The industry of today is focused on using virtual tools in the realization of new products. As late changes in a design and planning concept can be extremely costly, there are many benefits to discovering and addressing problems as early as possible: fewer iterations between the different product realization phases and shorter lead-times, reduced numbers of physical prototypes and test series, fewer on-line adjustments in the production system and, in the end, a product of a higher quality.
A topic of special interest is design, planning and verification regarding deformable 1D objects, such as electrical cables, wiring harnesses, hoses, pipes and tubes. These objects are geometrically characterized as one-dimensional (1D) in the sense that one dimension is significantly larger than the other two. Therefore, they usually exhibit large deformations when subject to external forces and moments, which may cause quality problems and unexpected geometrical interference between objects both in production and during the life-span of a product. Hence, it is of great industrial impact if problems with deformation can be addressed early in the virtual product realization process.
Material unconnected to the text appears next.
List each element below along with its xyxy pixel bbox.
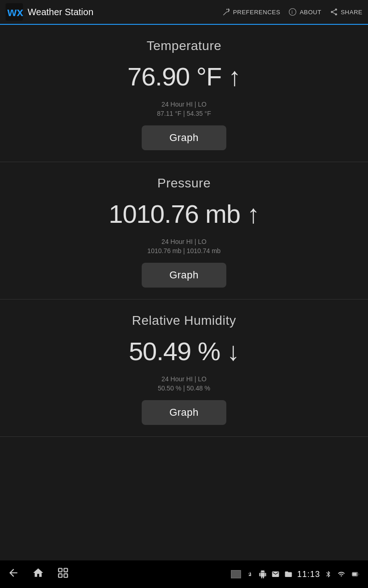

This thesis presents five computational methods for design, planning and verification regarding deformable 1D objects. The first two methods are targeted at routing design, i.e. finding a reference design and a routed configuration: one method for objects such as cables that may be significantly deformed due to gravity in their routed configurations and another method for preformed hoses that are not significantly deformed. The third method is in fact a methodology for performing variation analysis that in particular includes a method for generating tolerance envelopes. The fourth method is aimed at assembly verification, whereas the fifth method is aimed at production planning by performing path optimization for an industrial robot with a deformable dress pack. In summary, the methods allow for automatically finding a routed design, verifying the routed design with respect to both geometrical variation and assembly and improving operations in production with respect to deformation.
The main research challenge in developing the methods is to combine simulation of deformable 1D objects with iterative algorithms for path planning, variation simulation and optimization. For this purpose, a discrete Cosserat rod model is used to enable efficient and accurate computations of large deformations.
We congratulate Tomas and look forward to keep working with him here at FCC!